He guides me to the car, helps me slide in, and hands me tissue as I silently cry.

“Abbey.” He asks after a while. “You’re scaring the shit out of me.”

“I’m sorry.” His words make me cry harder. Sobs wracking my small frame.

“Can you just tell me what about Patrick has you so upset?” I shake my head.

“Okay. But know, even if you did fuck him, it’s not a big deal. It wouldn’t change the way I feel about you.” He whispers, touching my knee.

I sniffle and clear my throat as we get closer to the hotel. I wipe at my face with a tissue.

“Are you going to tell Sue?” I ask softly, terrified for a moment he will tell on me.

“No, I don’t think so. You didn’t make yourself get sick on purpose.”

“You think I’m crazy now, huh?”

“No. I’m worried. But I don’t think you’re crazy.” He puts his arm around my shoulder, pulling me against him.

I let more tears fall from my eyes.

We get to the room, and I sit on the couch, kicking off my shoes. Wes sets down the guitar case and his backpack by the table before taking a seat next to me on the couch.

“Abbey, can you please tell me what’s going on now?”

“No.”

“Please.” I shake my head and fight back more tears. “Abbey.
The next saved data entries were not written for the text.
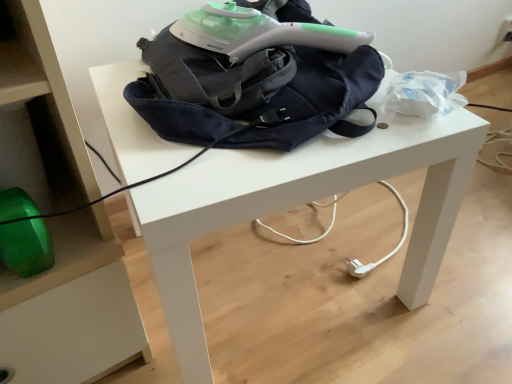 What is the approximate width of denim backpack at center?

denim backpack at center is 41.23 centimeters in width.

What do you see at coordinates (257, 84) in the screenshot?
I see `denim backpack at center` at bounding box center [257, 84].

Locate an element on the screen. This screenshot has width=512, height=384. denim backpack at center is located at coordinates tap(257, 84).

Locate an element on the screen. This screenshot has width=512, height=384. white matte table at center is located at coordinates (300, 204).

What do you see at coordinates (300, 204) in the screenshot?
I see `white matte table at center` at bounding box center [300, 204].

The width and height of the screenshot is (512, 384). I want to click on denim backpack at center, so pos(257,84).

Does denim backpack at center appear on the left side of white matte table at center?

Correct, you'll find denim backpack at center to the left of white matte table at center.

Consider the image. Does denim backpack at center come behind white matte table at center?

Yes.

Between point (173, 43) and point (390, 78), which one is positioned in front?

The point (390, 78) is closer.

From the image's perspective, which object appears higher, denim backpack at center or white matte table at center?

From the image's view, denim backpack at center is above.

From a real-world perspective, does denim backpack at center sit lower than white matte table at center?

No.

Which of these two, denim backpack at center or white matte table at center, is thinner?

denim backpack at center.

From their relative heights in the image, would you say denim backpack at center is taller or shorter than white matte table at center?

Clearly, denim backpack at center is shorter compared to white matte table at center.

Is denim backpack at center bigger than white matte table at center?

No, denim backpack at center is not bigger than white matte table at center.

Can we say denim backpack at center lies outside white matte table at center?

denim backpack at center is positioned outside white matte table at center.

Are denim backpack at center and white matte table at center far apart?

They are positioned close to each other.

Is denim backpack at center oriented away from white matte table at center?

No.

How different are the orientations of denim backpack at center and white matte table at center in degrees?

The facing directions of denim backpack at center and white matte table at center are 0.000462 degrees apart.

Where is `bag lying on the left of white matte table at center`? This screenshot has height=384, width=512. bag lying on the left of white matte table at center is located at coordinates (257, 84).

Considering the relative positions of white matte table at center and denim backpack at center in the image provided, is white matte table at center to the right of denim backpack at center from the viewer's perspective?

Yes, white matte table at center is to the right of denim backpack at center.

Which is in front, white matte table at center or denim backpack at center?

white matte table at center.

Is point (106, 86) positioned in front of point (170, 51)?

No, (106, 86) is further to viewer.

From the image's perspective, which is above, white matte table at center or denim backpack at center?

denim backpack at center appears higher in the image.

From a real-world perspective, which object rests below the other?

From a 3D spatial view, white matte table at center is below.

Which object is wider, white matte table at center or denim backpack at center?

white matte table at center.

Looking at this image, who is taller, white matte table at center or denim backpack at center?

With more height is white matte table at center.

Which of these two, white matte table at center or denim backpack at center, is smaller?

denim backpack at center is smaller.

Would you say white matte table at center contains denim backpack at center?

No, denim backpack at center is not inside white matte table at center.

Is white matte table at center next to denim backpack at center and touching it?

white matte table at center and denim backpack at center are not in contact.

Does white matte table at center turn towards denim backpack at center?

No, white matte table at center does not turn towards denim backpack at center.

How many degrees apart are the facing directions of white matte table at center and denim backpack at center?

0.000462 degrees separate the facing orientations of white matte table at center and denim backpack at center.

How much distance is there between white matte table at center and denim backpack at center?

white matte table at center and denim backpack at center are 4.90 inches apart from each other.

Where is `table in front of the denim backpack at center`? The image size is (512, 384). table in front of the denim backpack at center is located at coordinates (300, 204).

I want to click on table on the right of denim backpack at center, so click(x=300, y=204).

The width and height of the screenshot is (512, 384). In order to click on table in front of the denim backpack at center in this screenshot , I will do click(300, 204). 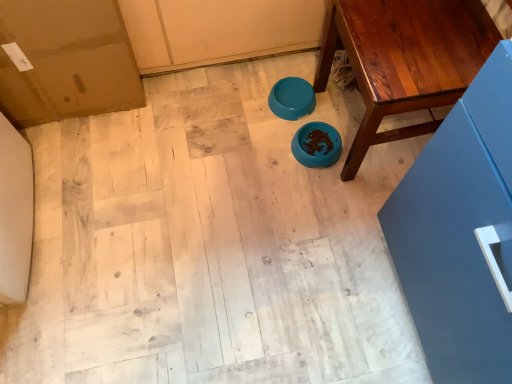 Where is `free space that is to the left of wooden table at center`? The width and height of the screenshot is (512, 384). free space that is to the left of wooden table at center is located at coordinates (258, 145).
Please. Trust me.”

“Trust me.” I whisper.

“I do. I trust you, Abbey. What could be so bad that you can’t…” He pauses, words cutting off mid-sentence.

I see the realization hit him. He is connecting the dots now.

“He raped me.” I whisper, even though I think he has already guessed that.

Wes nods his head, looking straight ahead. He doesn’t believe me. He doesn’t believe his friend could’ve done something like that. He thinks I’m a whore now. A whore and a liar.

“Wes?” I say when he doesn’t say anything after a moment. “I’m sorry.” I bite my lip as tears fall from my face. I put my head in my hands and sob. “I’m so sorry.”

“Abbey. Do not apologize.” He admonishes, but his voice is hard. “When?”

“Two years ago. At the Blitz. He opened for me.” I wipe my face. Maybe if I told him the details, he would believe me. “He pushed me into a bathroom stall. I was wearing a short skirt. He said that’s what short skirts were made for. That short skirts were good for…”

“Fuck. The Blitz in Chicago?” I nod. “Two years ago?” I nod again. “Fucking hell. I need… I need to take a walk.”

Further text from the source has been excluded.